Where the Stars Still Shine Read online

Page 2


  “Do you know why I pulled you over tonight?” the deputy asks. Through the dirt-streaked windshield, I watch another officer emerge from the second car. He’s older and a little heavier than the first deputy.

  Mom shakes her head. “No, sir, I don’t.”

  “Your left taillight is out,” he says. “And I was going to suggest you get yourself to the nearest auto supply store and get that fixed—”

  “Oh, I will,” she interrupts. “We’ll be waiting in the parking lot the minute they open.”

  “—but I ran your license and discovered the plate was reported stolen, so I’m going to have to ask you to step out of the car.”

  The old hinge squeaks as he opens the door, but Mom doesn’t move. She just sits there. Stunned. As if it’s only now that she realized she is not invincible. That time has caught up with her.

  “Ma’am,” the officer repeats. “Out of the car, please.”

  When I was seven and we lived in a tiny town called Kearneysville, I got sick with a really high fever. For three days I wove in and out of consciousness, dizzy and unsure if I was awake or dreaming. That’s how this feels.

  “There must be some kind of mistake,” Mom insists, as the first officer fastens a pair of handcuffs around her wrists and tells her about her right to remain silent. “The plate was on the car when I bought it.”

  This is probably not true, since her life is a carefully crafted house of cards, constructed of lies and teetering on the brink of collapse at every moment. When they discover the truth, a stolen license plate will be nothing. Because twelve years ago, after she and my father divorced, my mother abducted me. I’m numb as the deputy leads her to his car. Wasn’t it only an hour ago that I wished we’d stop running? This is not what I meant.

  “Don’t tell them anything,” Mom says. Her features are distorted through a watery film of tears that turn her into someone I don’t recognize. “Keep your mouth shut.”

  The door beside me opens.
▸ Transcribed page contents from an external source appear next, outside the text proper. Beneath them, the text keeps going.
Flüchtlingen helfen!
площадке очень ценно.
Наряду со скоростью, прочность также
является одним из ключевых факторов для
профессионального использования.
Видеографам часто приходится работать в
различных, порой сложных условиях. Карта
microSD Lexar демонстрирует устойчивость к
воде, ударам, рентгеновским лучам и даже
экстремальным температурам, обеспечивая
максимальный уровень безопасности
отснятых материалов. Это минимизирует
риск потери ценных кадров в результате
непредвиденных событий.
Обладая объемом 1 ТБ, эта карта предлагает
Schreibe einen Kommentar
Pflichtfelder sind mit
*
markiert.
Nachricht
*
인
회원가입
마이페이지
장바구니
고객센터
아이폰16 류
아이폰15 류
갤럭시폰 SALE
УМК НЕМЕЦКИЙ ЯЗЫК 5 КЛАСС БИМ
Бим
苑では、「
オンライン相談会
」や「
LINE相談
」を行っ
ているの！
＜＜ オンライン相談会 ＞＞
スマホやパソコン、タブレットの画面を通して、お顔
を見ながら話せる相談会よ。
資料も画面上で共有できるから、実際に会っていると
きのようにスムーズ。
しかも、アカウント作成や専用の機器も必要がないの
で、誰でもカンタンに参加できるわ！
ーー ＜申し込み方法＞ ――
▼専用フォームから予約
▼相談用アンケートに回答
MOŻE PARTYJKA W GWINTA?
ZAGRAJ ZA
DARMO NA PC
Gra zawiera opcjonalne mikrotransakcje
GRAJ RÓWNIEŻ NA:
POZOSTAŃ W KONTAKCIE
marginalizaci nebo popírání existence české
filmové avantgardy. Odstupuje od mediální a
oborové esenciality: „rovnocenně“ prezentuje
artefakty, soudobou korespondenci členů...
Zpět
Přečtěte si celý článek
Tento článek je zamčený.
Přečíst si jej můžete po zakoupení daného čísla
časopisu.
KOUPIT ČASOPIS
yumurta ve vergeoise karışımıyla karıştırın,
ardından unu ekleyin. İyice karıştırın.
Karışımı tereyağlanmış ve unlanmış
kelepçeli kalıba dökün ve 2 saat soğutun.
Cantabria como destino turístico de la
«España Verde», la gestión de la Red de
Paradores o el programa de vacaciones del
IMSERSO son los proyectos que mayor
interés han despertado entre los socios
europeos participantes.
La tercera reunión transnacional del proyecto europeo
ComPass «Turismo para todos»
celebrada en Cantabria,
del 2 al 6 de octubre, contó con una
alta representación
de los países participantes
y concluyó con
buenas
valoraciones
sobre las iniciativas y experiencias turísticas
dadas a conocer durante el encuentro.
My legs shake as I get out of the Toyota, and I grab hold of the door frame to keep from falling down. My world has tilted like the floor of a carnival fun house.

  “Is she your mother?” the second deputy asks.

  Mom has never had a contingency plan for getting caught, so I don’t know what to say that won’t throw her under the bus. My eyes fixed on the hole in my left sneaker, I nod. “Yes, sir.”

  He transfers me to his patrol car. Assures me that I’m not under arrest. Asks my name. My throat is a desert, and my lips are chapped when I lick them. What do I say that won’t betray my mom? How do I keep the truth from coming out?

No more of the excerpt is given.